Set out the records again, keeping every word as it is.
START DATA FOR THIS EXERCISE
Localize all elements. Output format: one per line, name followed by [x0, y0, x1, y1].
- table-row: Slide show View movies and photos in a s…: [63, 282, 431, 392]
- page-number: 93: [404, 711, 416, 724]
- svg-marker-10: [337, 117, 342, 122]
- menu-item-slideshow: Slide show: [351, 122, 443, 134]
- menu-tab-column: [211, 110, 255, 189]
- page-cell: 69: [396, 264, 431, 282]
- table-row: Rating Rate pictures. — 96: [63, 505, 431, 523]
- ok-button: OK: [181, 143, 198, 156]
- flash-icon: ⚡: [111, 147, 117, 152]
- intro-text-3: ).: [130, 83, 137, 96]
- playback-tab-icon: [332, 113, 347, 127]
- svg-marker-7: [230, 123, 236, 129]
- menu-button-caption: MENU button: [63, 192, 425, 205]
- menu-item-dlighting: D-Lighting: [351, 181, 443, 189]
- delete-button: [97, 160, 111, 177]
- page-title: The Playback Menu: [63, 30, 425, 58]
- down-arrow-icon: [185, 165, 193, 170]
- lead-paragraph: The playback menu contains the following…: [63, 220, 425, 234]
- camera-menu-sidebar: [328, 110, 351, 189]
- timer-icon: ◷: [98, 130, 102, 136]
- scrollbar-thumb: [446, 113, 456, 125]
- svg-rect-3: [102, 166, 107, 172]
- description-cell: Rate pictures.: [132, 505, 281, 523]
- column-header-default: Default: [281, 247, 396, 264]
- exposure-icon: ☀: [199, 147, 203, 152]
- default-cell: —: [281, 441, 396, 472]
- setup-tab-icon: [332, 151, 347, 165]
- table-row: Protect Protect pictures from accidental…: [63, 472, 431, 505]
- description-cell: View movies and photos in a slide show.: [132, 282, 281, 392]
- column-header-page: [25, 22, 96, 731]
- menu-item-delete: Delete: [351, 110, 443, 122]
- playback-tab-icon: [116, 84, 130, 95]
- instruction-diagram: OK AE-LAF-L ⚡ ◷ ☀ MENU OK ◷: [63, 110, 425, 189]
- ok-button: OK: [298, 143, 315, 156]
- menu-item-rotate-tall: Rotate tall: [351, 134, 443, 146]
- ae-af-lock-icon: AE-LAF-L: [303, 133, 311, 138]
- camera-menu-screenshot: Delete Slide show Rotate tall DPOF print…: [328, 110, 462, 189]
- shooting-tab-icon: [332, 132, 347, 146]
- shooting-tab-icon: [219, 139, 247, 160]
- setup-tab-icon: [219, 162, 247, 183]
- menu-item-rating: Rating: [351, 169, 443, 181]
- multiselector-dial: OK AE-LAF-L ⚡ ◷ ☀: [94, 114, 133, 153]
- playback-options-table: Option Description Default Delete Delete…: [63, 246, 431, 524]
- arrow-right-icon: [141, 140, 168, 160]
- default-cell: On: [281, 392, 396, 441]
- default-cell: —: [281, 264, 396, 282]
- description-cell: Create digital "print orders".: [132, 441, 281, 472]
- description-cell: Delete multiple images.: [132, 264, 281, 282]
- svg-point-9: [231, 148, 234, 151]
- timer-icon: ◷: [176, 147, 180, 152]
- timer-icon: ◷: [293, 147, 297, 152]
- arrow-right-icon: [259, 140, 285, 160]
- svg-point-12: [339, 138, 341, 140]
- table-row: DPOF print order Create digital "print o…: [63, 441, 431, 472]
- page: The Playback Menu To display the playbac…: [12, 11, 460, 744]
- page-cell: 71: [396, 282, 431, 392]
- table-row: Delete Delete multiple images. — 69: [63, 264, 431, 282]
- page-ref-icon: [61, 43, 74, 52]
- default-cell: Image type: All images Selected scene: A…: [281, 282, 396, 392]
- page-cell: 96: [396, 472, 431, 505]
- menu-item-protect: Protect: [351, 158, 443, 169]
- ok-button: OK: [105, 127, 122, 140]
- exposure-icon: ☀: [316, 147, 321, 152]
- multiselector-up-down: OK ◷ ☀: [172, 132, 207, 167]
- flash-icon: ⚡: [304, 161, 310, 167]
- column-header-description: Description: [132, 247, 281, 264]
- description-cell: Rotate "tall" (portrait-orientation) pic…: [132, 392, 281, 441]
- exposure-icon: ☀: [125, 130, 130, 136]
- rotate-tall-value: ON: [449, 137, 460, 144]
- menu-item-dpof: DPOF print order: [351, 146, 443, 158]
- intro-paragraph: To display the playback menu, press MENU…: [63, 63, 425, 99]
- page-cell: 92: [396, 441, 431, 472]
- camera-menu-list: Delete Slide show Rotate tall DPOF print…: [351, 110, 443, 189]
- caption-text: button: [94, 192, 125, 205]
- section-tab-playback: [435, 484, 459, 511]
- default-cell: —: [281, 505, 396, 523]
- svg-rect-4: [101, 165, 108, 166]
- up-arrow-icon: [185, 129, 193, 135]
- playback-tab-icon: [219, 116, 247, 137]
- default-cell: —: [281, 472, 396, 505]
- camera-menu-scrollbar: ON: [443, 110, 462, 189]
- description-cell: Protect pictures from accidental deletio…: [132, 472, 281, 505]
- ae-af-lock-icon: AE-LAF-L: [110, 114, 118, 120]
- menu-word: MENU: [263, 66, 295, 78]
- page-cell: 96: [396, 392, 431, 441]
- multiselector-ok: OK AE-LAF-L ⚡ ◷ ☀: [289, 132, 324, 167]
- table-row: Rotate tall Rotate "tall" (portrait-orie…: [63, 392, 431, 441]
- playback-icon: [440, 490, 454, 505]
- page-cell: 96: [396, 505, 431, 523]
END DATA FOR THIS EXERCISE
_RESULT OF THE EXERCISE:_
Localize all elements. Output format: one per line, name followed by [x0, y0, x1, y1].
- table-row: Slide show View movies and photos in a s…: [63, 282, 431, 392]
- page-number: 93: [404, 711, 416, 724]
- svg-marker-10: [337, 117, 342, 122]
- menu-item-slideshow: Slide show: [351, 122, 443, 134]
- menu-tab-column: [211, 110, 255, 189]
- page-cell: 69: [396, 264, 431, 282]
- table-row: Rating Rate pictures. — 96: [63, 505, 431, 523]
- ok-button: OK: [181, 143, 198, 156]
- flash-icon: ⚡: [111, 147, 117, 152]
- intro-text-3: ).: [130, 83, 137, 96]
- playback-tab-icon: [332, 113, 347, 127]
- svg-marker-7: [230, 123, 236, 129]
- menu-button-caption: MENU button: [63, 192, 425, 205]
- menu-item-dlighting: D-Lighting: [351, 181, 443, 189]
- delete-button: [97, 160, 111, 177]
- page-title: The Playback Menu: [63, 30, 425, 58]
- down-arrow-icon: [185, 165, 193, 170]
- lead-paragraph: The playback menu contains the following…: [63, 220, 425, 234]
- camera-menu-sidebar: [328, 110, 351, 189]
- timer-icon: ◷: [98, 130, 102, 136]
- scrollbar-thumb: [446, 113, 456, 125]
- svg-rect-3: [102, 166, 107, 172]
- description-cell: Rate pictures.: [132, 505, 281, 523]
- column-header-default: Default: [281, 247, 396, 264]
- exposure-icon: ☀: [199, 147, 203, 152]
- default-cell: —: [281, 441, 396, 472]
- setup-tab-icon: [332, 151, 347, 165]
- table-row: Protect Protect pictures from accidental…: [63, 472, 431, 505]
- description-cell: View movies and photos in a slide show.: [132, 282, 281, 392]
- column-header-page: [25, 22, 96, 731]
- menu-item-delete: Delete: [351, 110, 443, 122]
- playback-tab-icon: [116, 84, 130, 95]
- instruction-diagram: OK AE-LAF-L ⚡ ◷ ☀ MENU OK ◷: [63, 110, 425, 189]
- ok-button: OK: [298, 143, 315, 156]
- menu-item-rotate-tall: Rotate tall: [351, 134, 443, 146]
- ae-af-lock-icon: AE-LAF-L: [303, 133, 311, 138]
- camera-menu-screenshot: Delete Slide show Rotate tall DPOF print…: [328, 110, 462, 189]
- shooting-tab-icon: [332, 132, 347, 146]
- shooting-tab-icon: [219, 139, 247, 160]
- setup-tab-icon: [219, 162, 247, 183]
- menu-item-rating: Rating: [351, 169, 443, 181]
- multiselector-dial: OK AE-LAF-L ⚡ ◷ ☀: [94, 114, 133, 153]
- playback-options-table: Option Description Default Delete Delete…: [63, 246, 431, 524]
- arrow-right-icon: [141, 140, 168, 160]
- default-cell: On: [281, 392, 396, 441]
- default-cell: —: [281, 264, 396, 282]
- description-cell: Create digital "print orders".: [132, 441, 281, 472]
- description-cell: Delete multiple images.: [132, 264, 281, 282]
- svg-point-9: [231, 148, 234, 151]
- timer-icon: ◷: [176, 147, 180, 152]
- timer-icon: ◷: [293, 147, 297, 152]
- arrow-right-icon: [259, 140, 285, 160]
- svg-point-12: [339, 138, 341, 140]
- table-row: DPOF print order Create digital "print o…: [63, 441, 431, 472]
- page: The Playback Menu To display the playbac…: [12, 11, 460, 744]
- page-cell: 71: [396, 282, 431, 392]
- table-row: Delete Delete multiple images. — 69: [63, 264, 431, 282]
- page-ref-icon: [61, 43, 74, 52]
- default-cell: Image type: All images Selected scene: A…: [281, 282, 396, 392]
- page-cell: 96: [396, 472, 431, 505]
- menu-item-protect: Protect: [351, 158, 443, 169]
- ok-button: OK: [105, 127, 122, 140]
- exposure-icon: ☀: [316, 147, 321, 152]
- multiselector-up-down: OK ◷ ☀: [172, 132, 207, 167]
- flash-icon: ⚡: [304, 161, 310, 167]
- column-header-description: Description: [132, 247, 281, 264]
- description-cell: Rotate "tall" (portrait-orientation) pic…: [132, 392, 281, 441]
- exposure-icon: ☀: [125, 130, 130, 136]
- rotate-tall-value: ON: [449, 137, 460, 144]
- menu-item-dpof: DPOF print order: [351, 146, 443, 158]
- intro-paragraph: To display the playback menu, press MENU…: [63, 63, 425, 99]
- page-cell: 92: [396, 441, 431, 472]
- camera-menu-list: Delete Slide show Rotate tall DPOF print…: [351, 110, 443, 189]
- caption-text: button: [94, 192, 125, 205]
- section-tab-playback: [435, 484, 459, 511]
- default-cell: —: [281, 505, 396, 523]
- svg-rect-4: [101, 165, 108, 166]
- up-arrow-icon: [185, 129, 193, 135]
- playback-tab-icon: [219, 116, 247, 137]
- default-cell: —: [281, 472, 396, 505]
- camera-menu-scrollbar: ON: [443, 110, 462, 189]
- description-cell: Protect pictures from accidental deletio…: [132, 472, 281, 505]
- ae-af-lock-icon: AE-LAF-L: [110, 114, 118, 120]
- menu-word: MENU: [263, 66, 295, 78]
- page-cell: 96: [396, 392, 431, 441]
- multiselector-ok: OK AE-LAF-L ⚡ ◷ ☀: [289, 132, 324, 167]
- table-row: Rotate tall Rotate "tall" (portrait-orie…: [63, 392, 431, 441]
- playback-icon: [440, 490, 454, 505]
- page-cell: 96: [396, 505, 431, 523]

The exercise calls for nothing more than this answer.